Starting with version 2.39.0, the Ops Agent supports ingesting Prometheus metrics with unknown types. In earlier versions, these metrics are treated by the Ops Agent as gauges, but starting with version 2.39.0, untyped metrics are treated as both gauges and counters. Users can now use cumulative operations on these metrics as a result.

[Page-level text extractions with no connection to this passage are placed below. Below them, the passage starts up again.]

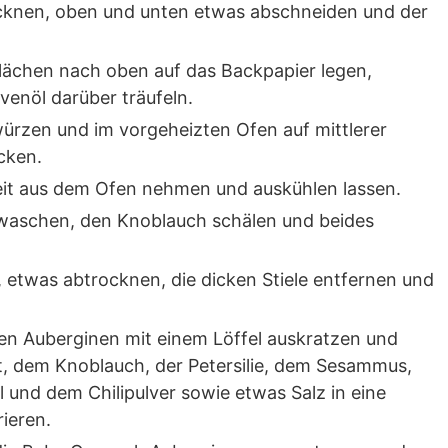
cknen, oben und unten etwas abschneiden und der
flächen nach oben auf das Backpapier legen,
venöl darüber träufeln.
ürzen und im vorgeheizten Ofen auf mittlerer
cken.
eit aus dem Ofen nehmen und auskühlen lassen.
e waschen, den Knoblauch schälen und beides
, etwas abtrocknen, die dicken Stiele entfernen und
ten Auberginen mit einem Löffel auskratzen und
, dem Knoblauch, der Petersilie, dem Sesammus,
nd dem Chilipulver sowie etwas Salz in eine
ieren.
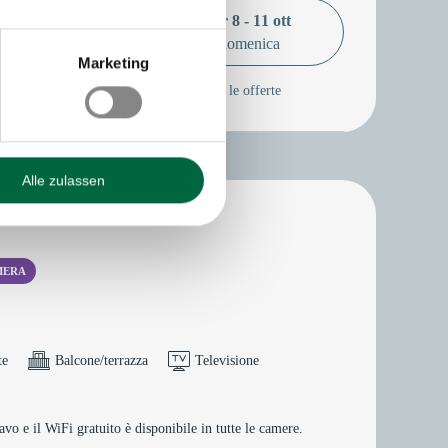
3 notti
Prenota per
8 - 11 ott
 EUR
giovedì - domenica
Marketing
Mostra tutte le offerte
Alle zulassen
MERA
te
Balcone/terrazza
Televisione
 e il WiFi gratuito è disponibile in tutte le camere.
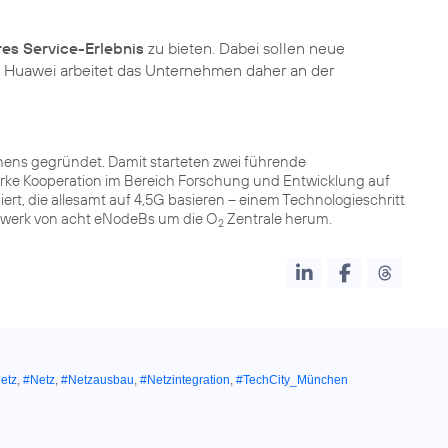
es Service-Erlebnis
zu bieten. Dabei sollen neue
 Huawei arbeitet das Unternehmen daher an der
ens gegründet. Damit starteten zwei führende
rke Kooperation im Bereich Forschung und Entwicklung auf
ert, die allesamt auf 4,5G basieren – einem Technologieschritt
tzwerk von acht eNodeBs um die O
Zentrale herum.
2
etz
,
#Netz
,
#Netzausbau
,
#Netzintegration
,
#TechCity_München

If you have charts, dashboards, or alerting policies that use MQL to query untyped Prometheus metrics, you must update your MQL queries after upgrading your Ops Agent to version 2.39.0 or later. Instead of the querying untyped metrics as prometheus.googleapis.com/METRIC_NAME/gauge, change the metric types as follows:

  • Use prometheus.googleapis.com/METRIC_NAME/unknown for the gauge version of the metric.
  • Use prometheus.googleapis.com/METRIC_NAME/unknown:counter for the counter version of the metric.

You don't have to make any changes when to charts, dashboards, or alerting policies that use PromQL to query untyped Prometheus metrics, but you can apply cumulative operations to those metrics after upgrading your Ops Agent to version 2.39.0 or later.

High memory usage on Windows VMs (versions 2.27.0 to 2.29.0)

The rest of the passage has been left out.